Un po’ più in là, un banco che mi riportava di nuovo alle mie origini. Leggevo Italianavera Sughi & Affini, azienda con sede a Nocera Inferiore (SA). Era d’obbligo fermarsi: la mia città natale, la mia squadra di calcio, e un prodotto, il sugo di pomodoro, che per chi è nato in Campania viene consumato fin dai primi passi con la stessa frequenza di utilizzo del latte. Un qualcosa di essenziale, insomma, una tradizione, una cultura, che vede, nella tarda stagione estiva, le famiglie del Sud Italia riunirsi, assegnare a ognuno un compito diverso e, come in un rituale, raccogliere, cuocere e imbottigliare il sugo di pomodoro. Qui, c’era la giovane e dinamica Diana Attianese, titolare dell’azienda, che fin da piccola, a San Marzano sul Sarno, osservava attenta le donne mentre raccoglievano il cosiddetto ‘oro rosso’: il pomodoro. Il primo impegno di famiglia, a cui Diana ha impresso la forza della sua giovane età: creatività, entusiasmo e passione, aspetti a volte capaci di dar vita all’impossibile. E così, oggi, c’è un brand e uno stile di comunicazione davvero attraenti, una lettura di un lavoro ‘antico’ in ottica attuale e innovativa, un prodotto della tradizione arricchito da storie e contenuti interessanti e coinvolgenti. Packaging, etichette, materiale promozionale, sito, blog, e ovviamente, in primis, qualità e attenzione nelle materie prime, nel processo di trasformazione del prodotto e nella sua commercializzazione, tutto seguito direttamente da lei e da chi, costantemente, l’affianca nella sua azienda di Sant’Egidio del Monte Albino.

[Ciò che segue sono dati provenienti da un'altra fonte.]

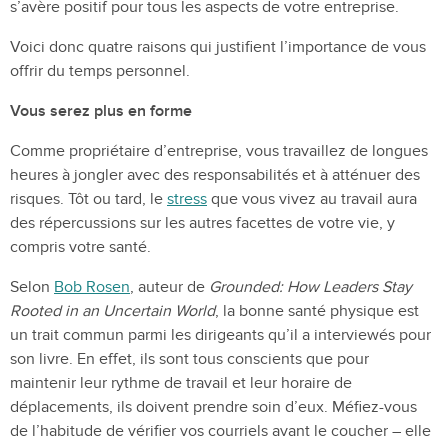
s’avère positif pour tous les aspects de votre entreprise.
Voici donc quatre raisons qui justifient l’importance de vous
offrir du temps personnel.
Vous serez plus en forme
Comme propriétaire d’entreprise, vous travaillez de longues
heures à jongler avec des responsabilités et à atténuer des
risques. Tôt ou tard, le
stress
que vous vivez au travail aura
des répercussions sur les autres facettes de votre vie, y
compris votre santé.
Selon
Bob Rosen
, auteur de
Grounded: How Leaders Stay
Rooted in an Uncertain World
, la bonne santé physique est
un trait commun parmi les dirigeants qu’il a interviewés pour
son livre. En effet, ils sont tous conscients que pour
maintenir leur rythme de travail et leur horaire de
déplacements, ils doivent prendre soin d’eux. Méfiez-vous
de l’habitude de vérifier vos courriels avant le coucher – elle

E per concludere questa visita a Pitti Taste n. 12, avevo piacere di soffermarmi in Piemonte, l’angolo del globo che attualmente mi ospita. Ho scelto il desk dell’Antica Torroneria Piemonteseche, con i suoi tartufi dolci, aveva tentato il mio stomaco e, soprattutto, la mia, facilmente corruttibile, gola! Una realtà dolciaria di alta qualità, ben rappresentate il golosissimo territorio delle Langhe, con sede a Grinzane Cavour (CN), poco lontano dalla città di Alba. Qui, è tutto un godimento per la bocca: vino, nocciole, cioccolato, tartufo bianco, una moltitudine di prodotti alimentari che trovano in questa terra una fedele e onesta alleata. Li, sul banco, c’erano tartufi dolci, torrone e il delizioso cioccolato gianduja, una vera e propria celebrazione della Nocciola Piemonte IGP. Ampolle in vetro colme di squisiti dolcetti distinti dagli accecanti colori dei loro incarti, dove inserire la mano e sceglierne uno, a causa della comune e infinita bontà, era qualcosa di profondamente impegnativo, una decisione che procurava sudore e attimi di difficoltà. Ma alla fine, sono riuscito a pescare: tartufo dolce Gianduja, incarto arancione, morbido e croccante allo stesso tempo, con un indimenticabile sapore di nocciola e cacao, dolce e non stucchevole. Ed era con questo attimo di felicità, che mi sono lasciato andare a una solenne promessa: “tornerò in questo luna park gastronomico anche la prossima edizione”.